Le 58ème Festival de San Sebastian Donostia

Lors de la cérémonie d’ouverture du Festival, le grand prix 2010 de la Fipresci, décerné au film The GhostWriter de Roman Polanski, a été reçu par l’actrice Olivia Williams, dans la très belle salle du Kursaal,

où avaient lieu la plupart des projections. L’autre moment fort de cette cérémonie a été l’hommage, rendu en français, de Goran Paskaljevic (président du jury international) à Claude Chabrol, enterré le matin même. Le film d’ouverture, Chicogrande de Felipe Cazals (Mexique) a été sans hésitation le plus décevant de la sélection, une évocation de Pancho Villa frisant le ridicule.

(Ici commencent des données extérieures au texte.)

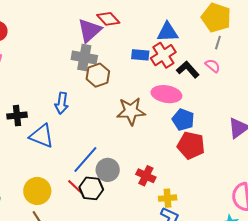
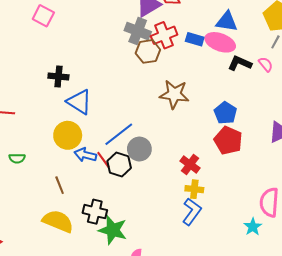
red cross: (163, 55) -> (164, 35), moved
black L-shape: (188, 69) -> (240, 63), turned -35
pink ellipse: (166, 94) -> (220, 42), moved
blue arrow: (62, 103) -> (85, 155), moved, turned 85
red cross: (146, 176) -> (190, 165), moved
yellow circle: (37, 191) -> (68, 135), moved

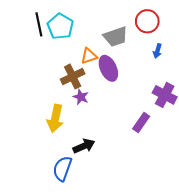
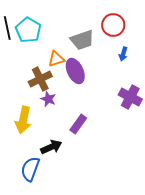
purple rectangle: (141, 123) -> (78, 124), moved

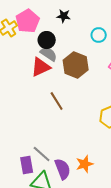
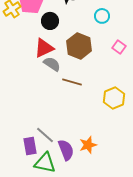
gray semicircle: (49, 54) -> (52, 64), moved
brown line: (57, 101) -> (72, 82), moved, turned -42

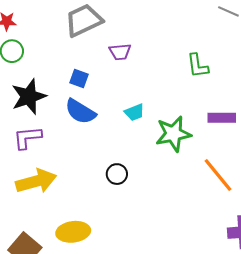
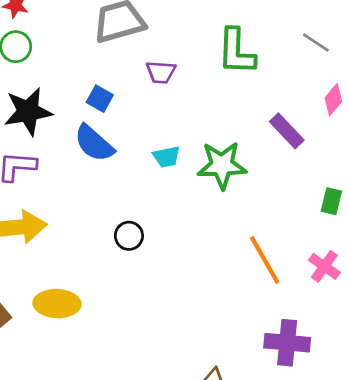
green L-shape: (198, 66) -> (236, 52), moved, size x1.4
purple rectangle: (222, 118) -> (287, 131), moved, turned 36
green star: (173, 134) -> (222, 165), moved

Dans la compétition officielle, beaucoup de morts violentes, notamment avec I saw the Devil de Kim Jee Woon (Corée du sud), 2h20 de meurtres insoutenables, des hectolitres de liquide rouge et d’interminables séances de tortures physiques : pourquoi un réalisateur si talentueux a-t-il besoin de racler ainsi les plus bas instincts de l’espèce humaine ? Pa Negre de Agusti Villaronga (Espagne) est une évocation de la fin de la guerre d’Espagne qui débute par un meurtre lui aussi très impressionnant, joli film néanmoins qui vaut à Nora Navas le prix de la meilleure actrice. Un suicide chez un vieux couple qui ne veut pas mourir grabataire, Satte Farben vor Schwarz, sujet très actuel traité par une jeune réalisatrice allemande, Sophie Heldman. Enfin violences sociales en Grande-Bretagne avec Neds de Peter Mullan, Concha d’Or 2010, ou comment la maladresse et l’ignorance des adultes peuvent engendrer le pire chez les enfants.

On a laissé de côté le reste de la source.